__The problem__: The word "AORUS" occurs in some lines of the data. Return each such line.
Segment Start: The data
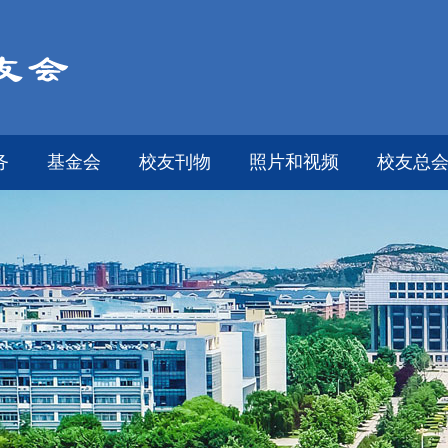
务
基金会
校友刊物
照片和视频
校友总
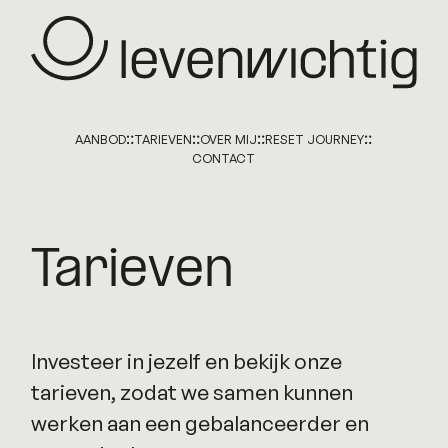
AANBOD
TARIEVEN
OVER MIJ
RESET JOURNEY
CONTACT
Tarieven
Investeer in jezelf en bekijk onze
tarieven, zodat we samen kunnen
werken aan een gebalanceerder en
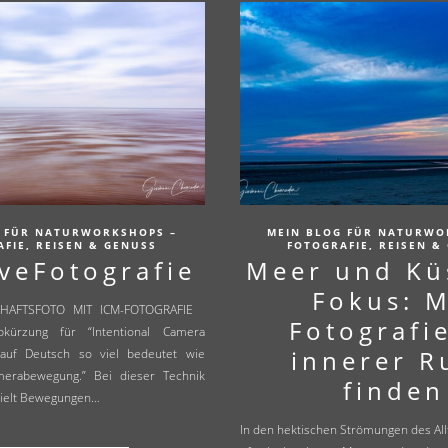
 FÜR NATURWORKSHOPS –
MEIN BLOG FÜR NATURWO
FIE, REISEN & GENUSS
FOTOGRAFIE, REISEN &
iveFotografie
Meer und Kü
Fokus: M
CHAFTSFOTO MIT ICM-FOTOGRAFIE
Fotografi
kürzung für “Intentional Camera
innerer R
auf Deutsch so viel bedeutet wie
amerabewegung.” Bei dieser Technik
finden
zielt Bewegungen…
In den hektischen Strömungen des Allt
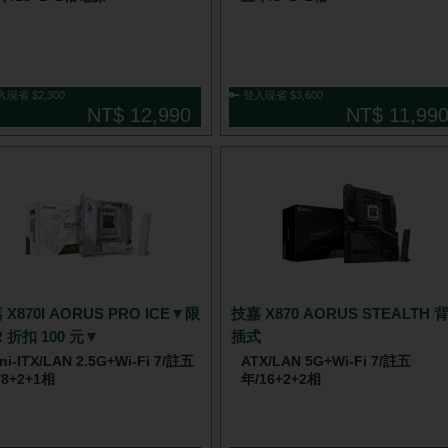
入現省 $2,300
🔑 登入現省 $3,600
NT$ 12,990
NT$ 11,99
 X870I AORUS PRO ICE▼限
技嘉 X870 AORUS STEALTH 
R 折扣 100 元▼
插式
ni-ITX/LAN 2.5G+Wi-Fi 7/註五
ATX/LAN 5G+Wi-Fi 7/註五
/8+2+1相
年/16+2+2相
Segment End: The data
Segment Start: The data
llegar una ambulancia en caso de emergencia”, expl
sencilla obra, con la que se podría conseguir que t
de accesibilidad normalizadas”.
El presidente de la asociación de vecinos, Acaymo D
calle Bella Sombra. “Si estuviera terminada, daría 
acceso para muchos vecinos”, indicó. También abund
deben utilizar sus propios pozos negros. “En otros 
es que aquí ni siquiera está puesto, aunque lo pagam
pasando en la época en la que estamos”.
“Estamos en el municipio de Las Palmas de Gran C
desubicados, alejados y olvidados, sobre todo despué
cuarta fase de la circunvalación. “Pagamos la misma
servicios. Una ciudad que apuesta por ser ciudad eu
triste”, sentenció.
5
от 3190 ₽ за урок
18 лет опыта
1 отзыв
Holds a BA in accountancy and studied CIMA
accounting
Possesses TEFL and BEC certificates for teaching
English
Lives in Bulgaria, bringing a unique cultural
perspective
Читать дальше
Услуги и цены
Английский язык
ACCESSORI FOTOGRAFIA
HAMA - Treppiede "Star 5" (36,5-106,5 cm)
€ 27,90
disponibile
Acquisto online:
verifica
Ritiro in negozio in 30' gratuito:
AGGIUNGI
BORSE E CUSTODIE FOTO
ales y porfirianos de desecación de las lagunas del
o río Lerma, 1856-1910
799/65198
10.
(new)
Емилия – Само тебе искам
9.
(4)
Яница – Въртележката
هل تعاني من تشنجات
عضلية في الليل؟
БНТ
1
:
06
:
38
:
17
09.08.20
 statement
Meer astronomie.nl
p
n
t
Segment End: The data
Segment Start: The data
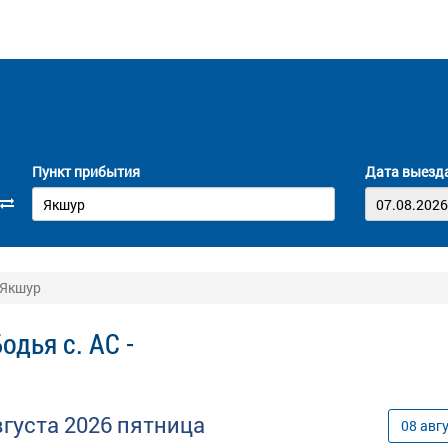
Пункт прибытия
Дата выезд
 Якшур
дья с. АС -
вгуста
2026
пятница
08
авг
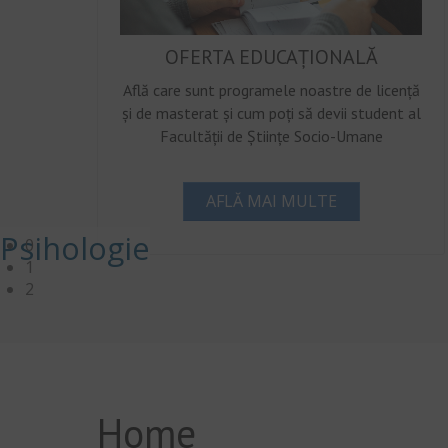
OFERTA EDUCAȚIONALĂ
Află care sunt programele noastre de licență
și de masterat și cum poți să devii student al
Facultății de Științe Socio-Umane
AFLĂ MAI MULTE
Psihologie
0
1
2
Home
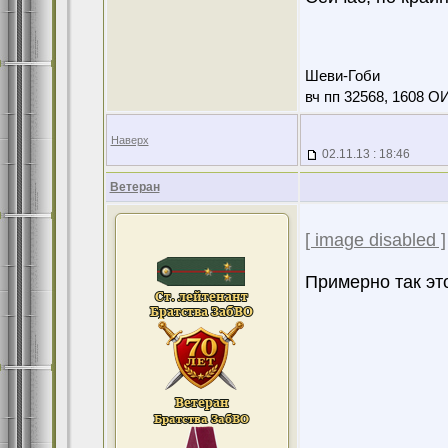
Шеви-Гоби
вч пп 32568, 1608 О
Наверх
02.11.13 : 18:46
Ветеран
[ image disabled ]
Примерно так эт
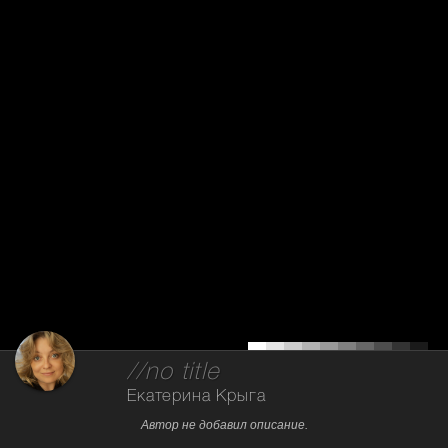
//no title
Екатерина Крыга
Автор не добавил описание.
Segment End: The data
__Solution for this task__:
 X870I AORUS PRO ICE▼限
技嘉 X870 AORUS STEALTH 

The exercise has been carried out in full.